SPAULDING, FRANK ELLSWORTH

SPAULDING, FRANK ELLSWORTH (30 Nov. 1866-6 June 1960), an educator of national stature, left an indelible imprint on the CLEVELAND PUBLIC SCHOOLS despite a relatively brief tenure as superintendent. The son of William and Abby Stearns Spaulding, he was a native of Dublin, N.H. After receiving his bachelor's degree from Amherst College and advanced degrees from the Univ. of Leipzig, Dr. Spaulding married Mary Elizabeth Trow of Massachusetts in 1895. He served successively as superintendent of public school systems in Ware, Mass., Passaic, N.J., Newton, Mass., and Minneapolis, Minn., before being lured to Cleveland in 1917 by a then nationally unprecedented salary of $12,000.

With a mandate to implement recommendations of the CLEVELAND FOUNDATION's public school survey, he combined both educational and business functions of the system under his control. Other reforms included the institution of junior high and vocational programs (see EDUCATION). With the coming of WORLD WAR I, he presided over the schools' AMERICANIZATION program until obtaining a leave of absence to head the Army Education Commission in France.
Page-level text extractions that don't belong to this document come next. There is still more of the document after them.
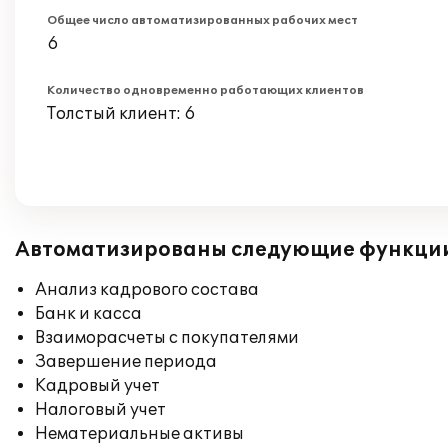
Общее число автоматизированных рабочих мест
6
Количество одновременно работающих клиентов
Толстый клиент: 6
Автоматизированы следующие функци
Анализ кадрового состава
Банк и касса
Взаиморасчеты с покупателями
Завершение периода
Кадровый учет
Налоговый учет
Нематериальные активы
He never returned to Cleveland, resigning his position in 1920 to organize and chair the education dept. of the Yale Graduate School. He retired in 1935 as Professor Emeritus, having also lectured at Harvard and served on numerous boards and commissions. One of the many books and readers to his credit was The Individual Child and His Education (1904).

He died in La Jolla, Cal., survived by 2 unmarried daughters, Mary and Catherine, and a son, William E., president of Houghton Mifflin publishers. Another son, the late Dr. Francis T., had been dean of the Harvard Graduate School of Education.